#### Record extracts
= Beginning of Section =

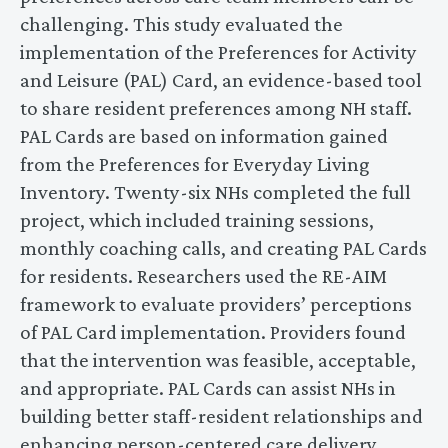
challenging. This study evaluated the
implementation of the Preferences for Activity
and Leisure (PAL) Card, an evidence-based tool
to share resident preferences among NH staff.
PAL Cards are based on information gained
from the Preferences for Everyday Living
Inventory. Twenty-six NHs completed the full
project, which included training sessions,
monthly coaching calls, and creating PAL Cards
for residents. Researchers used the RE-AIM
framework to evaluate providers’ perceptions
of PAL Card implementation. Providers found
that the intervention was feasible, acceptable,
and appropriate. PAL Cards can assist NHs in
building better staff-resident relationships and
enhancing person-centered care delivery.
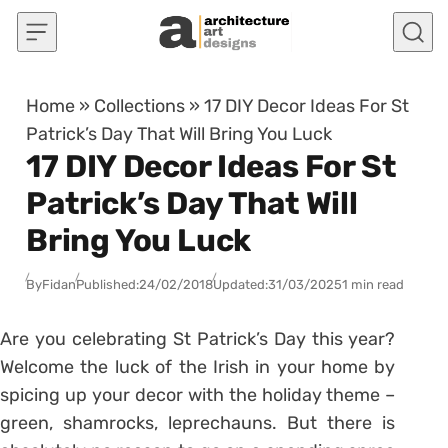
Skip to content
Home
»
Collections
»
17 DIY Decor Ideas For St
Patrick’s Day That Will Bring You Luck
17 DIY Decor Ideas For St
Patrick’s Day That Will
Bring You Luck
By
Fidan
Published:
24/02/2018
Updated:
31/03/2025
1 min read
Are you celebrating St Patrick’s Day this year?
Welcome the luck of the Irish in your home by
spicing up your decor with the holiday theme –
green, shamrocks, leprechauns. But there is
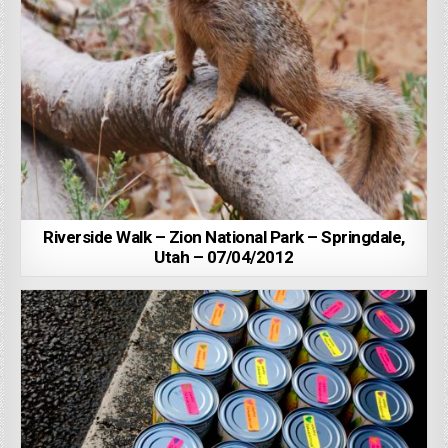
Riverside Walk – Zion National Park – Springdale,
Utah – 07/04/2012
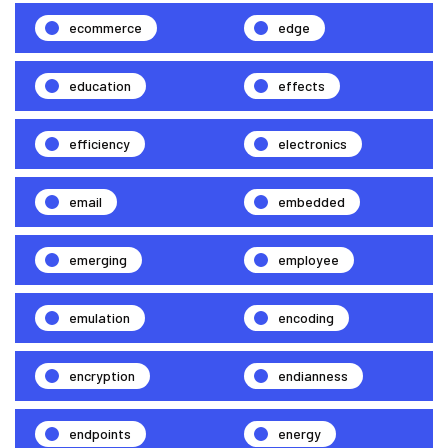
ecommerce
edge
education
effects
efficiency
electronics
email
embedded
emerging
employee
emulation
encoding
encryption
endianness
endpoints
energy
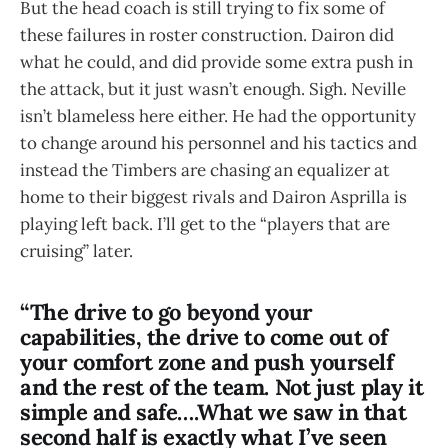
But the head coach is still trying to fix some of
these failures in roster construction. Dairon did
what he could, and did provide some extra push in
the attack, but it just wasn’t enough. Sigh. Neville
isn’t blameless here either. He had the opportunity
to change around his personnel and his tactics and
instead the Timbers are chasing an equalizer at
home to their biggest rivals and Dairon Asprilla is
playing left back. I’ll get to the “players that are
cruising” later.
“The drive to go beyond your
capabilities, the drive to come out of
your comfort zone and push yourself
and the rest of the team. Not just play it
simple and safe….What we saw in that
second half is exactly what I’ve seen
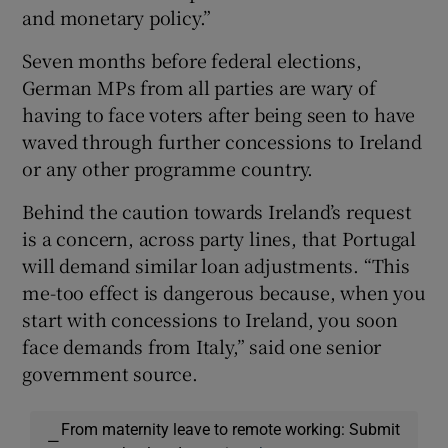
and monetary policy.”
Seven months before federal elections,
German MPs from all parties are wary of
having to face voters after being seen to have
waved through further concessions to Ireland
or any other programme country.
Behind the caution towards Ireland’s request
is a concern, across party lines, that Portugal
will demand similar loan adjustments. “This
me-too effect is dangerous because, when you
start with concessions to Ireland, you soon
face demands from Italy,” said one senior
government source.
From maternity leave to remote working: Submit
—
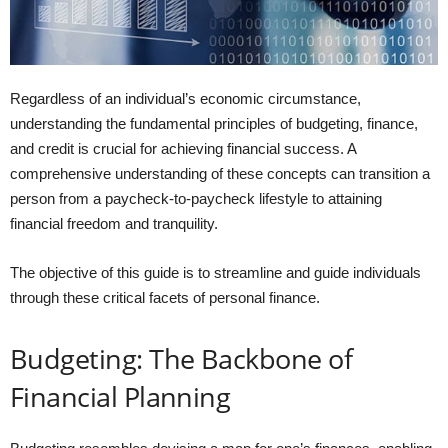
Regardless of an individual’s economic circumstance,
understanding the fundamental principles of budgeting, finance,
and credit is crucial for achieving financial success. A
comprehensive understanding of these concepts can transition a
person from a paycheck-to-paycheck lifestyle to attaining
financial freedom and tranquility.
The objective of this guide is to streamline and guide individuals
through these critical facets of personal finance.
Budgeting: The Backbone of
Financial Planning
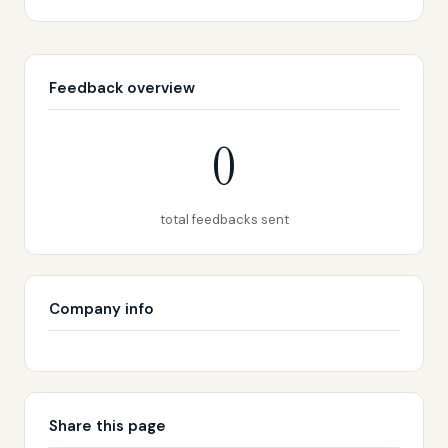
Feedback overview
0
total feedbacks sent
Company info
Share this page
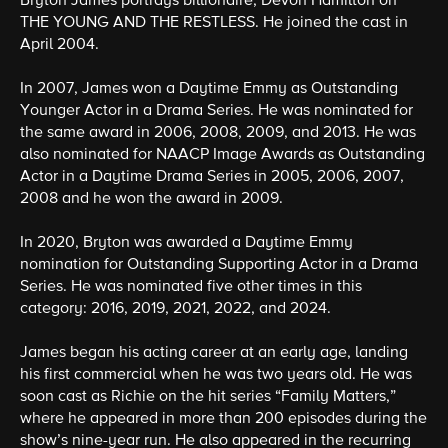
Bryton James portrays billionaire, Devon Hamilton on
THE YOUNG AND THE RESTLESS. He joined the cast in
April 2004.
In 2007, James won a Daytime Emmy as Outstanding
Younger Actor in a Drama Series. He was nominated for
the same award in 2006, 2008, 2009, and 2013. He was
also nominated for NAACP Image Awards as Outstanding
Actor in a Daytime Drama Series in 2005, 2006, 2007,
2008 and he won the award in 2009.
In 2020, Bryton was awarded a Daytime Emmy
nomination for Outstanding Supporting Actor in a Drama
Series. He was nominated five other times in this
category: 2016, 2019, 2021, 2022, and 2024.
James began his acting career at an early age, landing
his first commercial when he was two years old. He was
soon cast as Richie on the hit series “Family Matters,”
where he appeared in more than 200 episodes during the
show’s nine-year run. He also appeared in the recurring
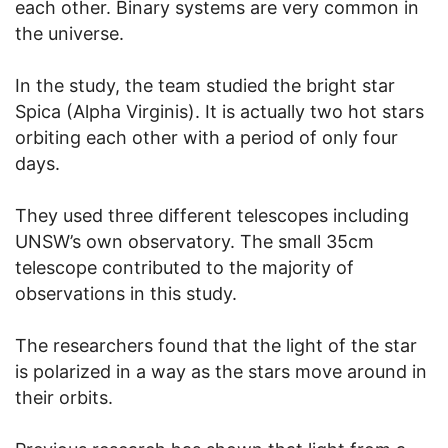
each other. Binary systems are very common in
the universe.
In the study, the team studied the bright star
Spica (Alpha Virginis). It is actually two hot stars
orbiting each other with a period of only four
days.
They used three different telescopes including
UNSW’s own observatory. The small 35cm
telescope contributed to the majority of
observations in this study.
The researchers found that the light of the star
is polarized in a way as the stars move around in
their orbits.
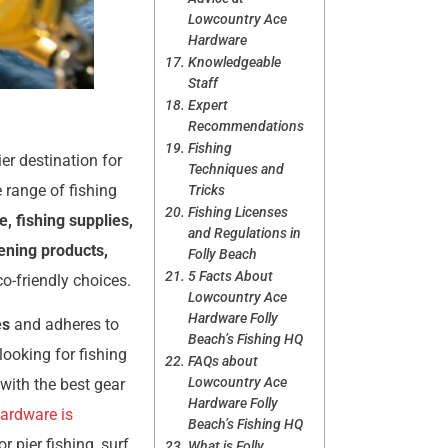
Lowcountry Ace
Hardware
Knowledgeable
Staff
Expert
Recommendations
Fishing
ier destination for
Techniques and
 range of fishing
Tricks
Fishing Licenses
le, fishing supplies,
and Regulations in
dening products,
Folly Beach
5 Facts About
co-friendly choices.
Lowcountry Ace
Hardware Folly
es
and adheres to
Beach’s Fishing HQ
looking for fishing
FAQs about
Lowcountry Ace
 with the best gear
Hardware Folly
ardware is
Beach’s Fishing HQ
r pier fishing, surf
What is Folly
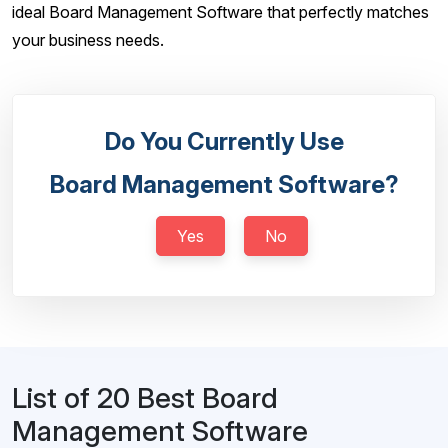
ideal Board Management Software that perfectly matches
your business needs.
Do You Currently Use
Board Management Software?
Yes
No
List of 20 Best Board
Management Software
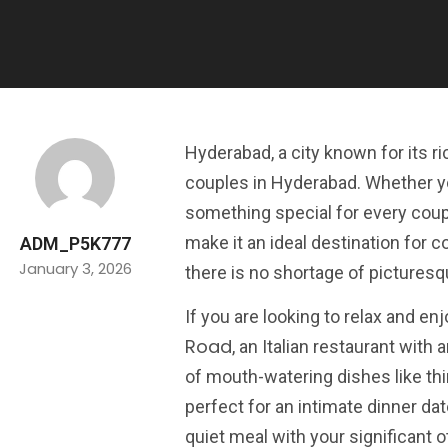
Hyderabad, a city known for its ri
couples in Hyderabad. Whether you
something special for every coupl
make it an ideal destination for 
ADM_P5K777
January 3, 2026
there is no shortage of picturesq
If you are looking to relax and 
Road
, an Italian restaurant with
of mouth-watering dishes like thi
perfect for an intimate dinner da
quiet meal with your significant o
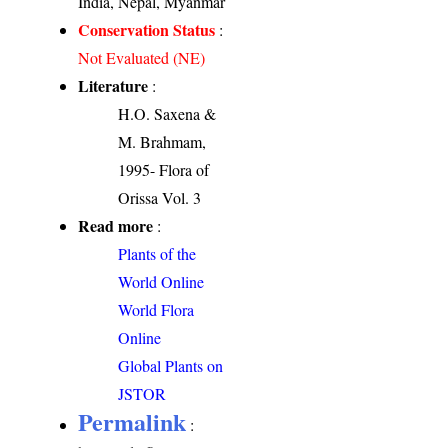
India, Nepal, Myanmar
Conservation Status
:
Not Evaluated (NE)
Literature
:
H.O. Saxena &
M. Brahmam,
1995- Flora of
Orissa Vol. 3
Read more
:
Plants of the
World Online
World Flora
Online
Global Plants on
JSTOR
Permalink
:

= End of Section =

Reproduce every entry word for word, but skip any pictures.

challenging. This study evaluated the
implementation of the Preferences for Activity
and Leisure (PAL) Card, an evidence-based tool
to share resident preferences among NH staff.
PAL Cards are based on information gained
from the Preferences for Everyday Living
Inventory. Twenty-six NHs completed the full
project, which included training sessions,
monthly coaching calls, and creating PAL Cards
for residents. Researchers used the RE-AIM
framework to evaluate providers’ perceptions
of PAL Card implementation. Providers found
that the intervention was feasible, acceptable,
and appropriate. PAL Cards can assist NHs in
building better staff-resident relationships and
enhancing person-centered care delivery.
Skip to content
Home
»
Collections
»
17 DIY Decor Ideas For St
Patrick’s Day That Will Bring You Luck
17 DIY Decor Ideas For St
Patrick’s Day That Will
Bring You Luck
By
Fidan
Published:
24/02/2018
Updated:
31/03/2025
1 min read
Are you celebrating St Patrick’s Day this year?
Welcome the luck of the Irish in your home by
spicing up your decor with the holiday theme –
green, shamrocks, leprechauns. But there is
Riverside Walk – Zion National Park – Springdale,
Utah – 07/04/2012
ecommerce
edge
education
effects
efficiency
electronics
email
embedded
emerging
employee
emulation
encoding
encryption
endianness
endpoints
energy
But the head coach is still trying to fix some of
these failures in roster construction. Dairon did
what he could, and did provide some extra push in
the attack, but it just wasn’t enough. Sigh. Neville
isn’t blameless here either. He had the opportunity
to change around his personnel and his tactics and
instead the Timbers are chasing an equalizer at
home to their biggest rivals and Dairon Asprilla is
playing left back. I’ll get to the “players that are
cruising” later.
“The drive to go beyond your
capabilities, the drive to come out of
your comfort zone and push yourself
and the rest of the team. Not just play it
simple and safe….What we saw in that
second half is exactly what I’ve seen
and monetary policy.”
Seven months before federal elections,
German MPs from all parties are wary of
having to face voters after being seen to have
waved through further concessions to Ireland
or any other programme country.
Behind the caution towards Ireland’s request
is a concern, across party lines, that Portugal
will demand similar loan adjustments. “This
me-too effect is dangerous because, when you
start with concessions to Ireland, you soon
face demands from Italy,” said one senior
government source.
From maternity leave to remote working: Submit
—
Regardless of an individual’s economic circumstance,
understanding the fundamental principles of budgeting, finance,
and credit is crucial for achieving financial success. A
comprehensive understanding of these concepts can transition a
person from a paycheck-to-paycheck lifestyle to attaining
financial freedom and tranquility.
The objective of this guide is to streamline and guide individuals
through these critical facets of personal finance.
Budgeting: The Backbone of
Financial Planning
Feedback overview
0
total feedbacks sent
Company info
Share this page
Bryton James portrays billionaire, Devon Hamilton on
THE YOUNG AND THE RESTLESS. He joined the cast in
April 2004.
In 2007, James won a Daytime Emmy as Outstanding
Younger Actor in a Drama Series. He was nominated for
the same award in 2006, 2008, 2009, and 2013. He was
also nominated for NAACP Image Awards as Outstanding
Actor in a Daytime Drama Series in 2005, 2006, 2007,
2008 and he won the award in 2009.
In 2020, Bryton was awarded a Daytime Emmy
nomination for Outstanding Supporting Actor in a Drama
Series. He was nominated five other times in this
category: 2016, 2019, 2021, 2022, and 2024.
James began his acting career at an early age, landing
his first commercial when he was two years old. He was
soon cast as Richie on the hit series “Family Matters,”
where he appeared in more than 200 episodes during the
show’s nine-year run. He also appeared in the recurring
each other. Binary systems are very common in
the universe.
In the study, the team studied the bright star
Spica (Alpha Virginis). It is actually two hot stars
orbiting each other with a period of only four
days.
They used three different telescopes including
UNSW’s own observatory. The small 35cm
telescope contributed to the majority of
observations in this study.
The researchers found that the light of the star
is polarized in a way as the stars move around in
their orbits.
Lowcountry Ace
Hardware
Knowledgeable
Staff
Expert
Recommendations
Fishing
ier destination for
Techniques and
 range of fishing
Tricks
Fishing Licenses
le, fishing supplies,
and Regulations in
dening products,
Folly Beach
5 Facts About
co-friendly choices.
Lowcountry Ace
Hardware Folly
es
and adheres to
Beach’s Fishing HQ
looking for fishing
FAQs about
Lowcountry Ace
 with the best gear
Hardware Folly
ardware is
Beach’s Fishing HQ
r pier fishing, surf
What is Folly
ideal Board Management Software that perfectly matches
your business needs.
Do You Currently Use
Board Management Software?
Yes
No
List of 20 Best Board
Management Software
Hyderabad, a city known for its ri
couples in Hyderabad. Whether you
something special for every coupl
make it an ideal destination for 
ADM_P5K777
January 3, 2026
there is no shortage of picturesq
If you are looking to relax and 
Road
, an Italian restaurant with
of mouth-watering dishes like thi
perfect for an intimate dinner da
quiet meal with your significant o
India, Nepal, Myanmar
Conservation Status
:
Not Evaluated (NE)
Literature
:
H.O. Saxena &
M. Brahmam,
1995- Flora of
Orissa Vol. 3
Read more
:
Plants of the
World Online
World Flora
Online
Global Plants on
JSTOR
Permalink
:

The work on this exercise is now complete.